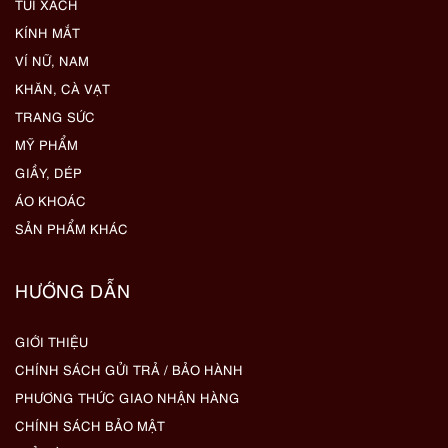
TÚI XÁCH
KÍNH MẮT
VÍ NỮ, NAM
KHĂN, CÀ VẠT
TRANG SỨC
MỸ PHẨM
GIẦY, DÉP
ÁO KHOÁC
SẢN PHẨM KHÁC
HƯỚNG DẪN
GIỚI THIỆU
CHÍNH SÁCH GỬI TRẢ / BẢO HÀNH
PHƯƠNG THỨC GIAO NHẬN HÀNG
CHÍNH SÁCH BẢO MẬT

--

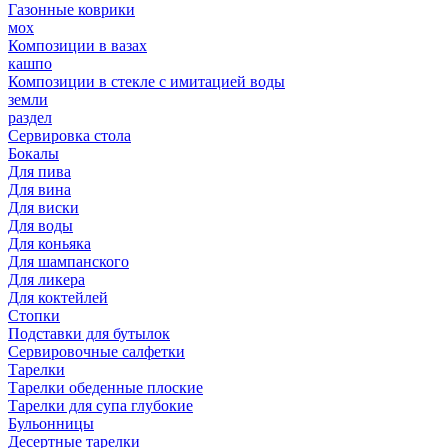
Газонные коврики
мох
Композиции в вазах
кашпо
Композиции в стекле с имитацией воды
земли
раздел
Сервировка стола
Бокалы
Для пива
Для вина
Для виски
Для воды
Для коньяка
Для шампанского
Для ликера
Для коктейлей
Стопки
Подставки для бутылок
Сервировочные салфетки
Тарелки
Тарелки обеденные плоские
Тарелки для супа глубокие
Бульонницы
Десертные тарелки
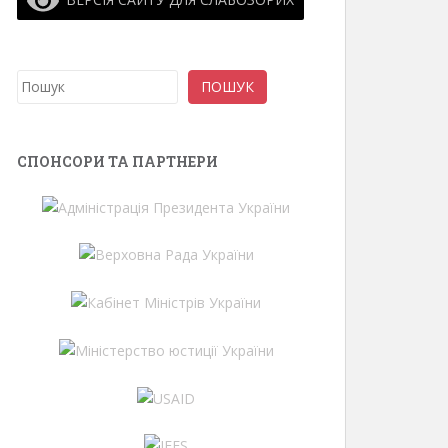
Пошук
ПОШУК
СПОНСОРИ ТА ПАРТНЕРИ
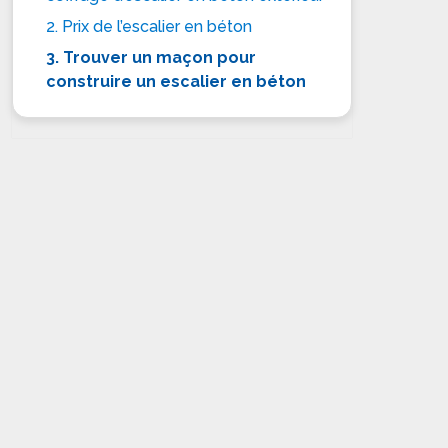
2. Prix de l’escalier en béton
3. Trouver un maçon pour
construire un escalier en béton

--

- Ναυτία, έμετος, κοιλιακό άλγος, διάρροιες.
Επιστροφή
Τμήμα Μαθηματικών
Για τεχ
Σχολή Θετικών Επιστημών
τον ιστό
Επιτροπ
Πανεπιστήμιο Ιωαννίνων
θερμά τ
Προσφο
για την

--

ASSIGNMENT: Your answer should be the lines of the records that include the word "CHÍNH".

WRITTEN SOLUTION:
CHÍNH SÁCH GỬI TRẢ / BẢO HÀNH
CHÍNH SÁCH BẢO MẬT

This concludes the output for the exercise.